_WHAT THE EXERCISE ASKS_: From the first line of the material to the line containing "Encontrar un juego para", inclusive, write out each line exactly, leaving out the pictures.
==== INFORMATION SHOWN ====
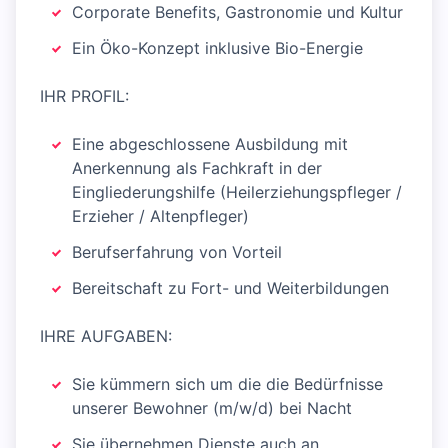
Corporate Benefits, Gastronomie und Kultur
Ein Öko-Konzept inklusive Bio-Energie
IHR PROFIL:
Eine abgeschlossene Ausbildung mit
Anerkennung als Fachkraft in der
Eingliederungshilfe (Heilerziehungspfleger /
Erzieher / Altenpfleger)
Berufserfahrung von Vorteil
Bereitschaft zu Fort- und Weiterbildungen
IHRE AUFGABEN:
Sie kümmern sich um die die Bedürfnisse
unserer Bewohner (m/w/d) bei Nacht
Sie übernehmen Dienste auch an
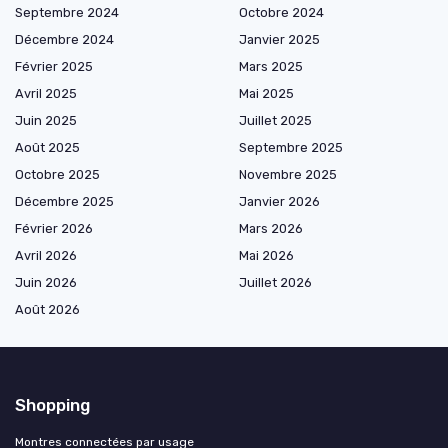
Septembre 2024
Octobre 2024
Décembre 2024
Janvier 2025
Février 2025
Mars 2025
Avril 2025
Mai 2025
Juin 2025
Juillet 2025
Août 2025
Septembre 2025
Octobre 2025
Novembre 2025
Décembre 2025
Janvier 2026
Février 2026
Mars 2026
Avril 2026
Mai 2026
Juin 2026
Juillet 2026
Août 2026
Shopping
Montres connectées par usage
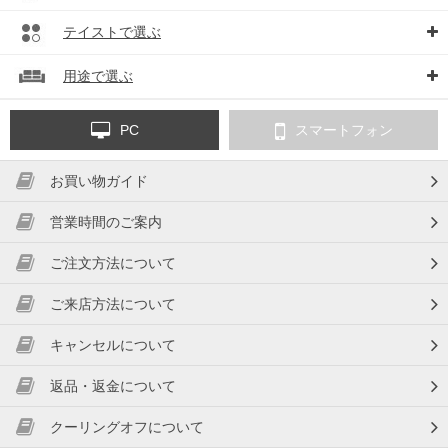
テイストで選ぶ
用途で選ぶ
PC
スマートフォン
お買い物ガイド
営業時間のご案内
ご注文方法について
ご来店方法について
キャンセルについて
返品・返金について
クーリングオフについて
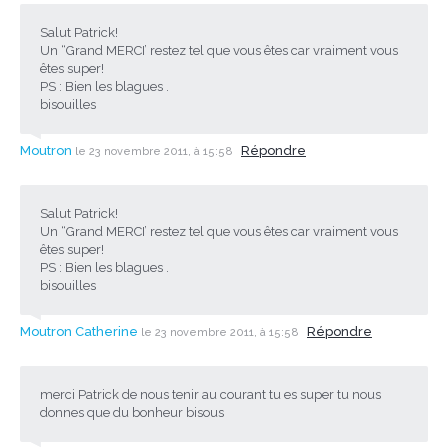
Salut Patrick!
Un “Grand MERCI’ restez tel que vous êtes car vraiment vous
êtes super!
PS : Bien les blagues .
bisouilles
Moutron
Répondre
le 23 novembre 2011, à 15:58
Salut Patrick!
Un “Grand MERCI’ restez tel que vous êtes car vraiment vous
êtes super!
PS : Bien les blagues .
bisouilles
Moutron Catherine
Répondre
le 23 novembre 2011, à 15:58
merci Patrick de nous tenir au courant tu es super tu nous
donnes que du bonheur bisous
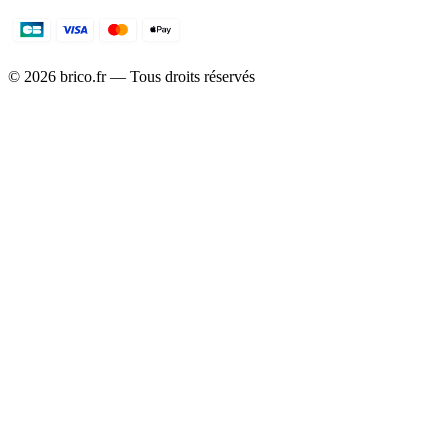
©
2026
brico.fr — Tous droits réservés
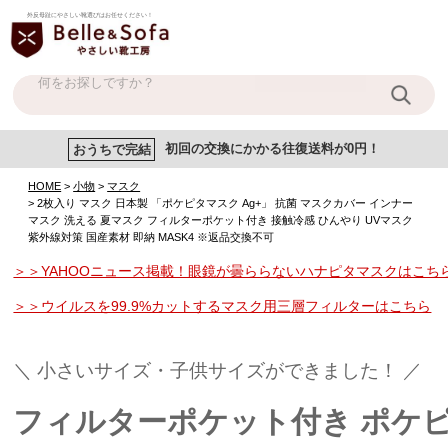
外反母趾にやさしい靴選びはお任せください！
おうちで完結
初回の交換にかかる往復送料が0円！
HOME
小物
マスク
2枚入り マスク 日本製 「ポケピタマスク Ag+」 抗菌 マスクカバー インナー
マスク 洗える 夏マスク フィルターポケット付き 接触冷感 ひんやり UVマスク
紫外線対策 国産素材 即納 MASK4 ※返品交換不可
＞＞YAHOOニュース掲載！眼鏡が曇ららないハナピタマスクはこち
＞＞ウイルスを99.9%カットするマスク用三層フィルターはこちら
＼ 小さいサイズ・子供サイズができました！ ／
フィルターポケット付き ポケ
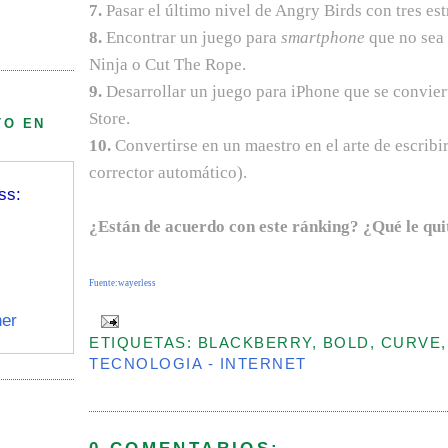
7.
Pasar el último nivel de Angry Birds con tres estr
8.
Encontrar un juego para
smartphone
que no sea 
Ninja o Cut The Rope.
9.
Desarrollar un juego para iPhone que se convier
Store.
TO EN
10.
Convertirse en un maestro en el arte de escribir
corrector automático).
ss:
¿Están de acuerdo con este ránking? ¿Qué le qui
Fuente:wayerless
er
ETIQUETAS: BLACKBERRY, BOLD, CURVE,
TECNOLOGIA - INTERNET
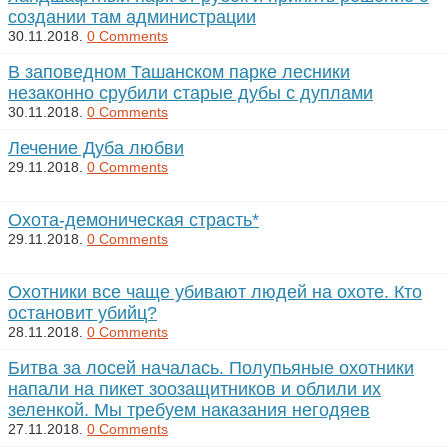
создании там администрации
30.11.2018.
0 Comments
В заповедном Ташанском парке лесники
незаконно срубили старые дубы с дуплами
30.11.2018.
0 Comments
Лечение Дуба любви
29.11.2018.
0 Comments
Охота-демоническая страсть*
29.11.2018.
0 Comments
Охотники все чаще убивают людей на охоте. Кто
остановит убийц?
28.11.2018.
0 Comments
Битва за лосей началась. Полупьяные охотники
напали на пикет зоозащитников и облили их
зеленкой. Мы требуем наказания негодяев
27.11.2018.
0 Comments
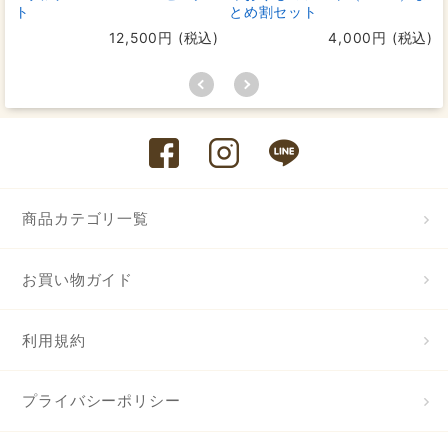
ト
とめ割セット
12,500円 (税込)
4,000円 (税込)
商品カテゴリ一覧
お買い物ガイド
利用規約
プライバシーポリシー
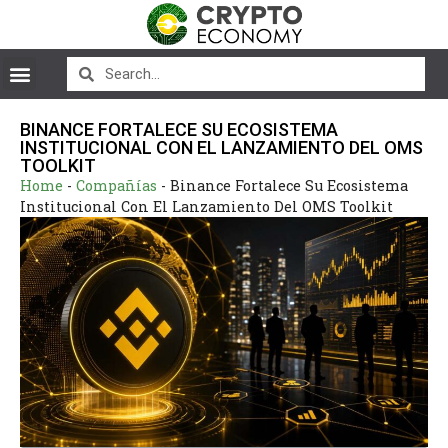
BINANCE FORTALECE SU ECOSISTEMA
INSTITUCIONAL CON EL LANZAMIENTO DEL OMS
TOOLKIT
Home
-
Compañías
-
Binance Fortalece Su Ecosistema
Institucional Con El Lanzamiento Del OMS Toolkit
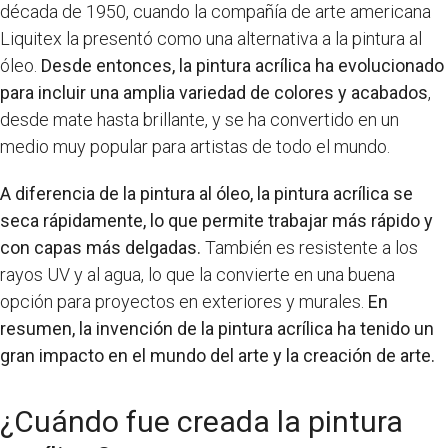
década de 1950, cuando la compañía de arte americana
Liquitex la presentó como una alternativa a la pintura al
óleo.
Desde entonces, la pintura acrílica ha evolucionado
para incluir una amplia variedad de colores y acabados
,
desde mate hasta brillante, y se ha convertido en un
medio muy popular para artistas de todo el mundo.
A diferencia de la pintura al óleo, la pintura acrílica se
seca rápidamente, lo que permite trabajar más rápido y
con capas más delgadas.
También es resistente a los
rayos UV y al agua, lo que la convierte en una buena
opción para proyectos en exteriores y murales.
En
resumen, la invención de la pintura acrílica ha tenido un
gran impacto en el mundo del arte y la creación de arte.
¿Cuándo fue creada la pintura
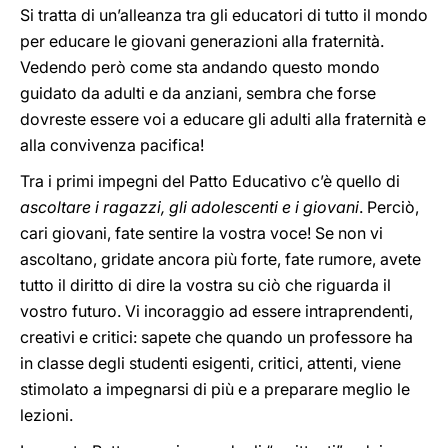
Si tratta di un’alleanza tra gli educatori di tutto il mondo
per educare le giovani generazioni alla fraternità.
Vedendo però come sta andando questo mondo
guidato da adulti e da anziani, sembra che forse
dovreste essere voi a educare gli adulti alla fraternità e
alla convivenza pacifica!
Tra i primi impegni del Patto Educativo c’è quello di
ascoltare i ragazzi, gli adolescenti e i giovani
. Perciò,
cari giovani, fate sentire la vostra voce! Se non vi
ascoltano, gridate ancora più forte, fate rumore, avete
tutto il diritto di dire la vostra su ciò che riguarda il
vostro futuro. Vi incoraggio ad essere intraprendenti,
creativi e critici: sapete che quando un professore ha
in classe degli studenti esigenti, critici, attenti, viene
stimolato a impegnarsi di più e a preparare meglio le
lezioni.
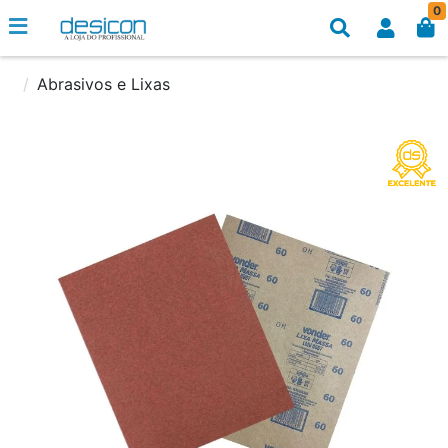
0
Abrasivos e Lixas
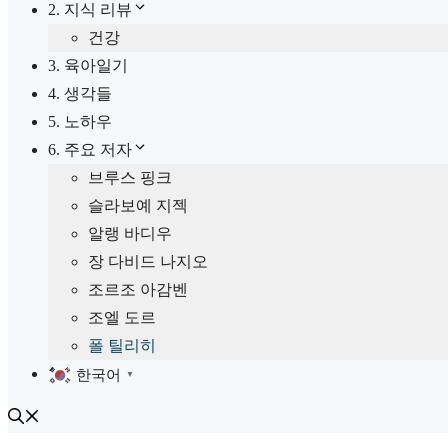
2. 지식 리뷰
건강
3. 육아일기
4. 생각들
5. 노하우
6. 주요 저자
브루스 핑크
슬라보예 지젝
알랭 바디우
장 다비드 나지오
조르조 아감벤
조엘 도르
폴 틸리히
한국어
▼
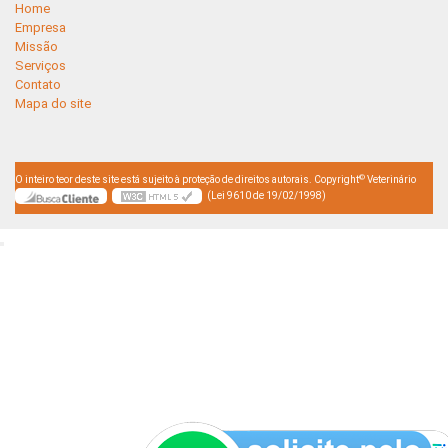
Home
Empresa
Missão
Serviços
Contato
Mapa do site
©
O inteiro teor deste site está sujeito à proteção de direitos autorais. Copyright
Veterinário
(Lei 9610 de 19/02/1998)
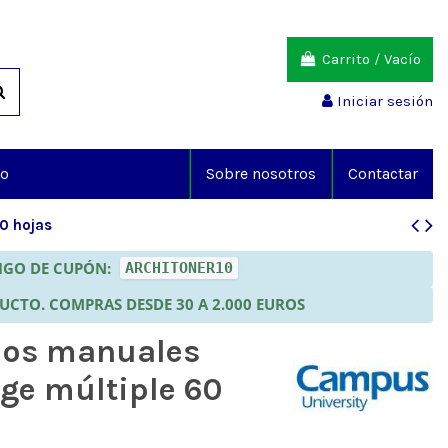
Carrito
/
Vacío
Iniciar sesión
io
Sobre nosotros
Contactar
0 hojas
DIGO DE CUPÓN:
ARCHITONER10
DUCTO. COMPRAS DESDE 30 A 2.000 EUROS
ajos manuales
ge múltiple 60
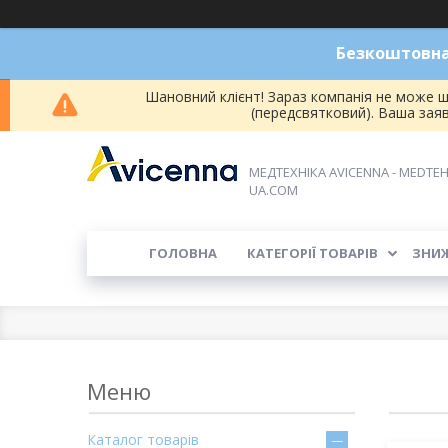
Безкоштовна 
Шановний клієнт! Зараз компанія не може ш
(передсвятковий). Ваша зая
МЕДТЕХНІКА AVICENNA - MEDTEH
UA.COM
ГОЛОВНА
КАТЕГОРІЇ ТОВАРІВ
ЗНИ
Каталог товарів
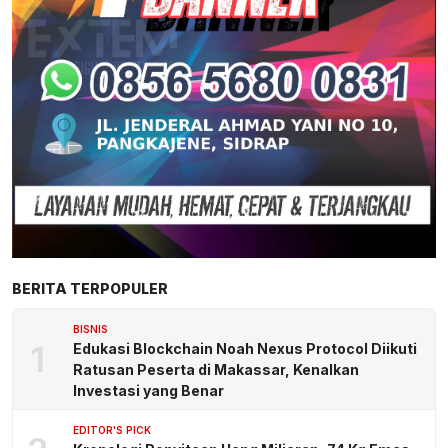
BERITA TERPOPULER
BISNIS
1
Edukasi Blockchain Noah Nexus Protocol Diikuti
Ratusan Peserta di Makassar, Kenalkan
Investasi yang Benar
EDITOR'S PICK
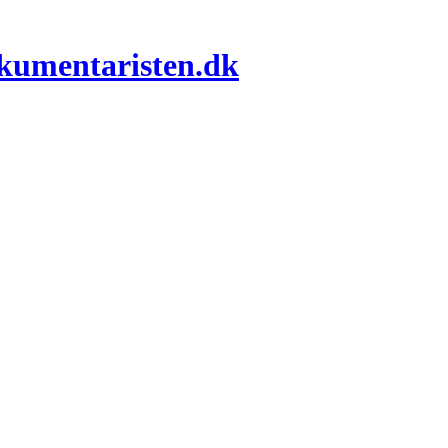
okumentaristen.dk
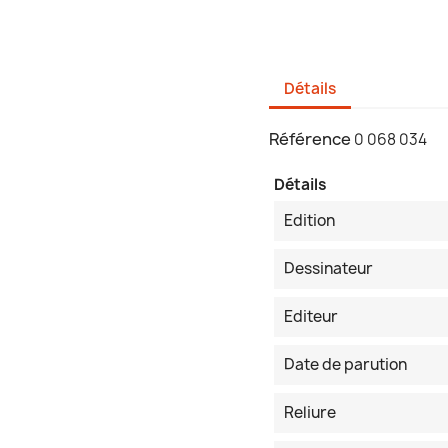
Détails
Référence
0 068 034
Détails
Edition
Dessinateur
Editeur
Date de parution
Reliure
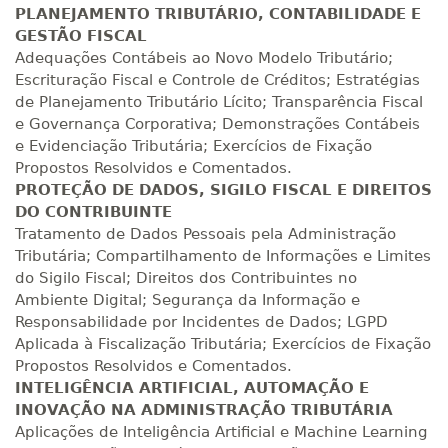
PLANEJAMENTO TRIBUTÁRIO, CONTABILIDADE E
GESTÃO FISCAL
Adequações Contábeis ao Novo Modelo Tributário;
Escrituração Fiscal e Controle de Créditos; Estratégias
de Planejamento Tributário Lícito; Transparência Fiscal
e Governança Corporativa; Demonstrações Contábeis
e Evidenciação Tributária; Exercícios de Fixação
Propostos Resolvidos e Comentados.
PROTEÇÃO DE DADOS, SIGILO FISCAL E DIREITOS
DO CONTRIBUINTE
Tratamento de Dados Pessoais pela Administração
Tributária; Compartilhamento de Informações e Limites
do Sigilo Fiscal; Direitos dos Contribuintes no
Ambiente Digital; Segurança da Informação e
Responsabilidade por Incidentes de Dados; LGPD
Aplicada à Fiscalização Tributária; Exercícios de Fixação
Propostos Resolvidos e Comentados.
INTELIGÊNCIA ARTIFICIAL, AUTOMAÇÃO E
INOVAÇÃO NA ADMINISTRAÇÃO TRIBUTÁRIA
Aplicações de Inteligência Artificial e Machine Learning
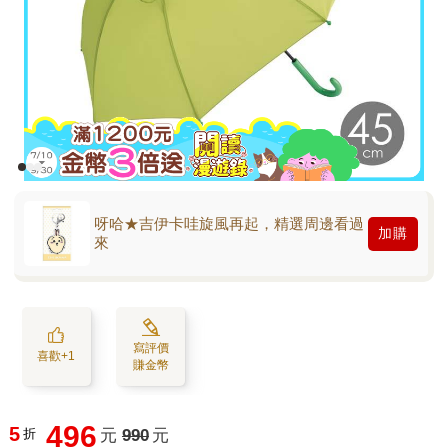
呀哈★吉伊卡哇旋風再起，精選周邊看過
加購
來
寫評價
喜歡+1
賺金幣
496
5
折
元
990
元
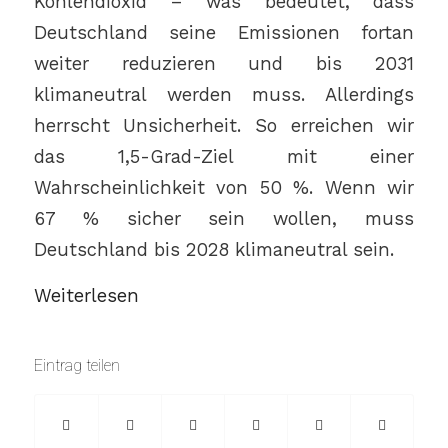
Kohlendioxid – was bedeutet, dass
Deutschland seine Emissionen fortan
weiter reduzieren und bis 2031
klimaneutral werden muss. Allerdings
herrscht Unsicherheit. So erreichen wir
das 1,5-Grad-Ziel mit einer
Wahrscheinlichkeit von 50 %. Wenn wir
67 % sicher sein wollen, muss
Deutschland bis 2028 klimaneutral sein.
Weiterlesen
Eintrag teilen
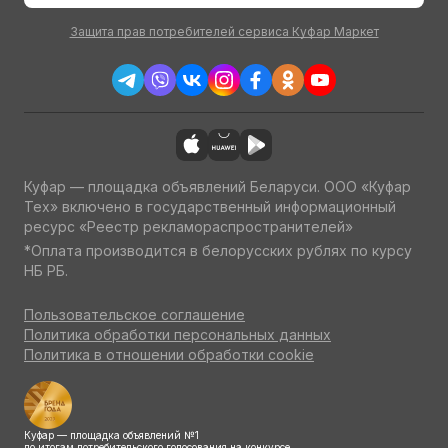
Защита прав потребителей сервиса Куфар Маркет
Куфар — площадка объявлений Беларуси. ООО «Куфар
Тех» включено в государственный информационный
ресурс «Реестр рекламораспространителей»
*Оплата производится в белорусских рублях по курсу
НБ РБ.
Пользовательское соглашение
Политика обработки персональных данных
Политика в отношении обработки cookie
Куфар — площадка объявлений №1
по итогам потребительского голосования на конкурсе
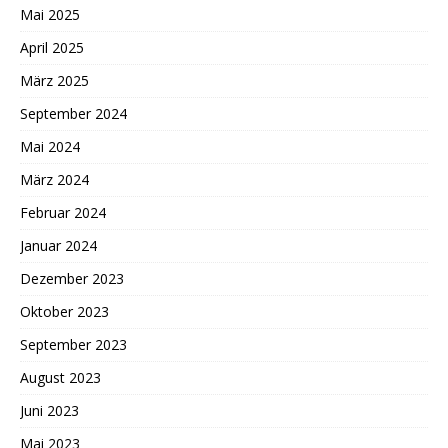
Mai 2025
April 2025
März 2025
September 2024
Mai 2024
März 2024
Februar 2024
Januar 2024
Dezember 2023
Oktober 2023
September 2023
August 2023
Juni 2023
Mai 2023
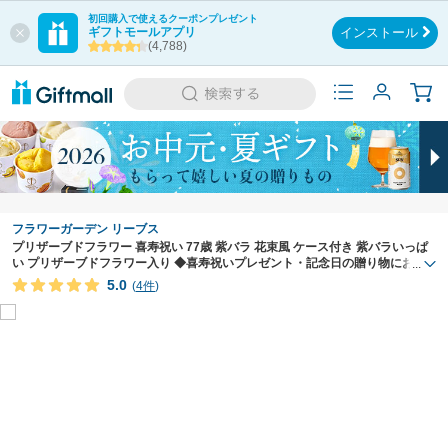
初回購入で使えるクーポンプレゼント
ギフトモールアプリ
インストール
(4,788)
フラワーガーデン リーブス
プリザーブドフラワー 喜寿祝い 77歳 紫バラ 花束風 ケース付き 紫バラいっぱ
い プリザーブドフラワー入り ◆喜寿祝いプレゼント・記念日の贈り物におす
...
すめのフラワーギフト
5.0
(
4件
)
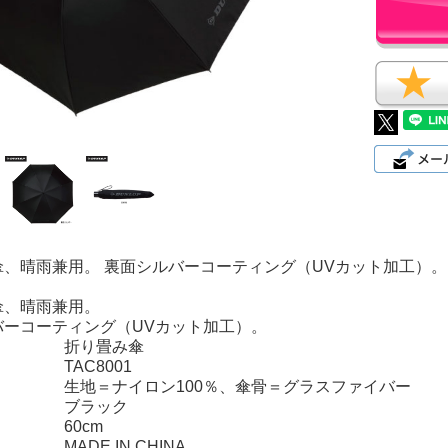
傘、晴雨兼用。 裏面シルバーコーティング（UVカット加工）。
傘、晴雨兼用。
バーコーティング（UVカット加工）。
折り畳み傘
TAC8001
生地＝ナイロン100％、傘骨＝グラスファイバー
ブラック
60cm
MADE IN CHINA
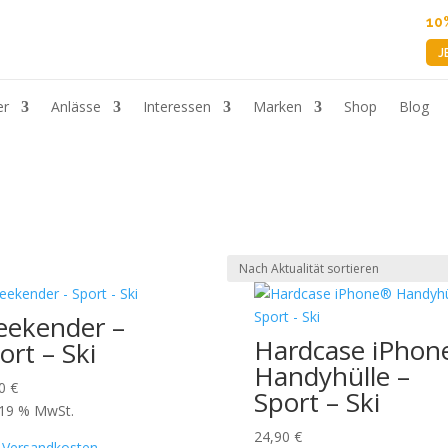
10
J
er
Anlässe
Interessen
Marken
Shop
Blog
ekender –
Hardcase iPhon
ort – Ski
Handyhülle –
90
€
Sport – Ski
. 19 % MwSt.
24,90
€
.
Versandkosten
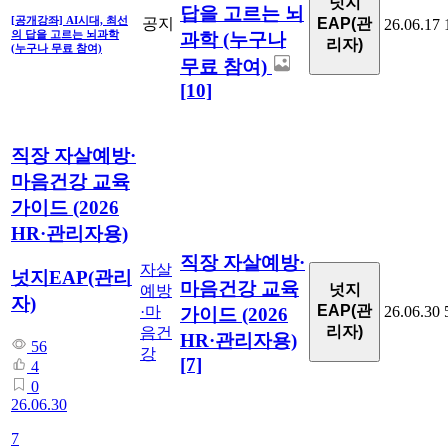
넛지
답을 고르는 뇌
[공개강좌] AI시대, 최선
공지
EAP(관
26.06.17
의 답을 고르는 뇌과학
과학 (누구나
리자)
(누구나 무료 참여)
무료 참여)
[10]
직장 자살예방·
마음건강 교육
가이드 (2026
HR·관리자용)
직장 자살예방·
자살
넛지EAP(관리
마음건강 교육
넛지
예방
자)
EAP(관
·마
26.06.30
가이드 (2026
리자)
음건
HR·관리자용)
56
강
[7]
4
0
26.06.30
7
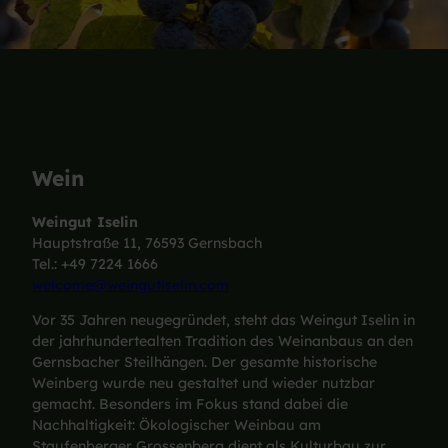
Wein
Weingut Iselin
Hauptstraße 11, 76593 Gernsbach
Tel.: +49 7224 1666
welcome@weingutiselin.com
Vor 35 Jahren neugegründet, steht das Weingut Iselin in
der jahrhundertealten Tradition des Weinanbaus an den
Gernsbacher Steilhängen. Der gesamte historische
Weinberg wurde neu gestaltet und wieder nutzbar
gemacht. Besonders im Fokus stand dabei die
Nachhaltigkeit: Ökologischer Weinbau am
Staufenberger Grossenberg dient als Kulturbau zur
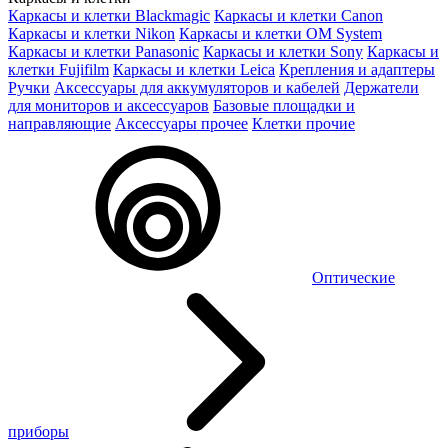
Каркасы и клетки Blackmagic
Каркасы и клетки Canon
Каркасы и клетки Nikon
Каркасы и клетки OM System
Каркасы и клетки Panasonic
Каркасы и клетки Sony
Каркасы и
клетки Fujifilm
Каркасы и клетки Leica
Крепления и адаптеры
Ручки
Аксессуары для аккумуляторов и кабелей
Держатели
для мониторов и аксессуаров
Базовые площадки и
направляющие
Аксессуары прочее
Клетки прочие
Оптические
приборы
====
_PROBLEM SOLUTION_:
Corporate Benefits, Gastronomie und Kultur
Ein Öko-Konzept inklusive Bio-Energie
IHR PROFIL:
Eine abgeschlossene Ausbildung mit
Anerkennung als Fachkraft in der
Eingliederungshilfe (Heilerziehungspfleger /
Erzieher / Altenpfleger)
Berufserfahrung von Vorteil
Bereitschaft zu Fort- und Weiterbildungen
IHRE AUFGABEN:
Sie kümmern sich um die die Bedürfnisse
unserer Bewohner (m/w/d) bei Nacht
Sie übernehmen Dienste auch an
Septembre 2024
Octobre 2024
Décembre 2024
Janvier 2025
Février 2025
Mars 2025
Avril 2025
Mai 2025
Juin 2025
Juillet 2025
Août 2025
Septembre 2025
Octobre 2025
Novembre 2025
Décembre 2025
Janvier 2026
Février 2026
Mars 2026
Avril 2026
Mai 2026
Juin 2026
Juillet 2026
Août 2026
Shopping
Montres connectées par usage
テイストで選ぶ
用途で選ぶ
PC
スマートフォン
お買い物ガイド
営業時間のご案内
ご注文方法について
ご来店方法について
キャンセルについて
返品・返金について
クーリングオフについて
Salut Patrick!
Un “Grand MERCI’ restez tel que vous êtes car vraiment vous
êtes super!
PS : Bien les blagues .
bisouilles
Moutron
Répondre
le 23 novembre 2011, à 15:58
Salut Patrick!
Un “Grand MERCI’ restez tel que vous êtes car vraiment vous
êtes super!
PS : Bien les blagues .
bisouilles
Moutron Catherine
Répondre
le 23 novembre 2011, à 15:58
merci Patrick de nous tenir au courant tu es super tu nous
donnes que du bonheur bisous
©
2026
brico.fr — Tous droits réservés
外反母趾にやさしい靴選びはお任せください！
おうちで完結
初回の交換にかかる往復送料が0円！
HOME
小物
マスク
2枚入り マスク 日本製 「ポケピタマスク Ag+」 抗菌 マスクカバー インナー
マスク 洗える 夏マスク フィルターポケット付き 接触冷感 ひんやり UVマスク
紫外線対策 国産素材 即納 MASK4 ※返品交換不可
＞＞YAHOOニュース掲載！眼鏡が曇ららないハナピタマスクはこち
＞＞ウイルスを99.9%カットするマスク用三層フィルターはこちら
＼ 小さいサイズ・子供サイズができました！ ／
フィルターポケット付き ポケ
7.
Pasar el último nivel de Angry Birds con tres estr
8.
Encontrar un juego para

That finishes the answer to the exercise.